[WHAT THE TASK REQUIRES] Check each line of the records for "один"; collect those that have it.

(Beginning of RECORDS PROVIDED)

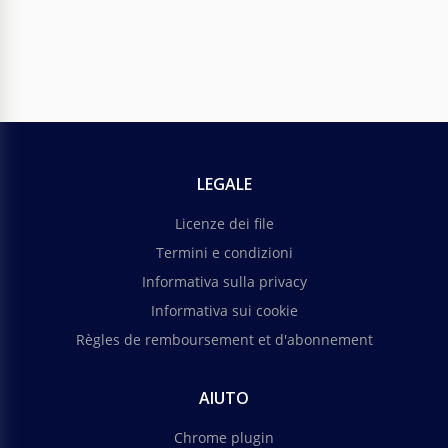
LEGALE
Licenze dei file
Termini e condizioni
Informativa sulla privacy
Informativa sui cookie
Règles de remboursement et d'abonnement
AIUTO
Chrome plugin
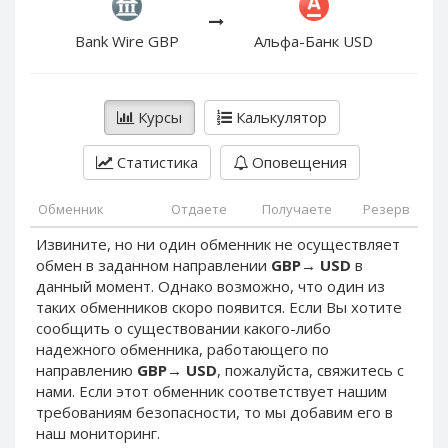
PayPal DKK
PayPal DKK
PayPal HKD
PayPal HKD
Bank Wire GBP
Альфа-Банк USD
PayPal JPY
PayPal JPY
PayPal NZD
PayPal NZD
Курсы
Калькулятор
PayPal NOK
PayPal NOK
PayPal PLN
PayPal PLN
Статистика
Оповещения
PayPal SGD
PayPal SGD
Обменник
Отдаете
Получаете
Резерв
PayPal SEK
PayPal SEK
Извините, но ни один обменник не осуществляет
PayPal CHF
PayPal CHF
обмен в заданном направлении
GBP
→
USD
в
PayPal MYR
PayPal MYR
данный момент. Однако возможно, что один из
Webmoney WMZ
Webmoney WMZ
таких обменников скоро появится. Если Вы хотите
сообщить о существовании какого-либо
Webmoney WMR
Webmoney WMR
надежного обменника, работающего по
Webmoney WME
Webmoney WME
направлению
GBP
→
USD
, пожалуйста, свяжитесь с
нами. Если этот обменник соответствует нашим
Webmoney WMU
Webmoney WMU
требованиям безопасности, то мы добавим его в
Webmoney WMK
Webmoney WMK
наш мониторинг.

(End of RECORDS PROVIDED)

[TASK SOLUTION]
Извините, но ни один обменник не осуществляет
данный момент. Однако возможно, что один из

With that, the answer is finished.